There is some possibility that having a dedicated special teams coach will let Michigan block some stuff or get creative on a return or finally go to the max gunner style most teams are running these days, and not HOLDING ON TO THE DAMN BALL is a constant threat. The likeliest outcome is meh all around, which fine.

Comments

JeepinBen

August 30th, 2012 at 2:33 PM ^

Brian has some pretty good seats. section 44, row 16, not too shabby.

Also, no reference of Gibbons is complete without talking about his inexpensive hydration business

ijohnb

August 30th, 2012 at 2:41 PM ^

MY GOD I hate the new kickoff rule.  I did not even know that they made touchbacks now the 25 yard line.  That is even less incentive to take a chance.  Were kickoff injuries that prevalent?  I don't see why they are isloating this play as way more dangerous than the rest of football and taking out an exciting part of the game.

In reply to by ijohnb

Drenasu

August 30th, 2012 at 5:22 PM ^

Anyone else think that at least a few teams might try to put more air under the ball and have it land just outside the goal line?  That would give the coverage team more time to get down the field due to the 5 yard head start and more hang time.  That might allow some teams to do better than average giving up the ball on the 25 yard line.

In reply to by ijohnb

elm

August 30th, 2012 at 7:19 PM ^

You had Eric LeGrand at Rutgers and the Buffalo Bills player a few years back paralyzed on kickoffs, so it does seem that big injuries do happen.  Personally, I don't mind them nerfing kick-offs (most of the time, nothing much happens and I'll take improved safety for the few times a year kick-offs do more than lead to the team getting the ball within 10 yeards of the 20 either way.)  I'm more bothered by the changed in the on-side kick rule which seems to remove an interesting game-theory element from football, though I'm still not 100% sure what the implications will be of the changes.  (Fair catch after one bounce?  Kicking teams can't touch ball until after second-bounce if so?  I guess the 'kick it right at someone and hope to get the ball on the bounce' still works or 'sky it up 10 yards downfield and hope to catch the jump ball,' but I dunno how easy either of those plays are.)

WolverineHistorian

August 30th, 2012 at 2:41 PM ^

Kickoff returns have been GOD awful for a while now.  When was the last time we had a good one?  Darryl Stonum's kick that went all the way against Notre Dame a few years back is all I can think of. 

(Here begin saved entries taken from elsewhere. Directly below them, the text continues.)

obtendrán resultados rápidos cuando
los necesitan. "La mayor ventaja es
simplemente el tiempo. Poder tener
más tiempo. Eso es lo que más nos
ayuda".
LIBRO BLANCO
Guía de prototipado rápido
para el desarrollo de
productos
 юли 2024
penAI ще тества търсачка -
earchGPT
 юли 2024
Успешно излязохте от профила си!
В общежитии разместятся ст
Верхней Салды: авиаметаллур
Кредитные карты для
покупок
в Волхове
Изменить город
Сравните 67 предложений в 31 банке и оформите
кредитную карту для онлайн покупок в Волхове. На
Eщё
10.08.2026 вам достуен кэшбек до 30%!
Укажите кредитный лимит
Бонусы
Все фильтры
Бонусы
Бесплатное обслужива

Field goals still make me nervous after RichRod but it's nice we're at the point now where even a chippy 20 yarder isn't an impossible task.  Hopefully Gibbons continues the good work. 

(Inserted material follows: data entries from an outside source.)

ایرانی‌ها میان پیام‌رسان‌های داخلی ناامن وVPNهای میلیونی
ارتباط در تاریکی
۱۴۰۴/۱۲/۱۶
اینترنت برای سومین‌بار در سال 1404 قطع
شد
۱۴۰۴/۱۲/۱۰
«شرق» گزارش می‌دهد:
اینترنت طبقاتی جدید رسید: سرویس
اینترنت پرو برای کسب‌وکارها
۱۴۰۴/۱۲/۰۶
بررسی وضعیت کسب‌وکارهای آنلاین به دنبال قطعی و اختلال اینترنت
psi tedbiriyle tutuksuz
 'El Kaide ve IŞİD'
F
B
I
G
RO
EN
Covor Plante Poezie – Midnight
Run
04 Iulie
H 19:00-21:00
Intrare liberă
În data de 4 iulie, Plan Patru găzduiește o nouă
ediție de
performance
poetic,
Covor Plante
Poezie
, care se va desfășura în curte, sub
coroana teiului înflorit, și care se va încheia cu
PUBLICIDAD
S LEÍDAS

The Hagerup gif is timeless.  I think we all had the exact same look on our faces when that happened. 

Jivas

August 30th, 2012 at 3:13 PM ^

On Michigan Insider this week I thought I heard Sam mention that Furman would primarily be a lead blocker for Norfleet on returns. That is, rather than split the field in half, Norfleet would return most kicks with Furman leading the way.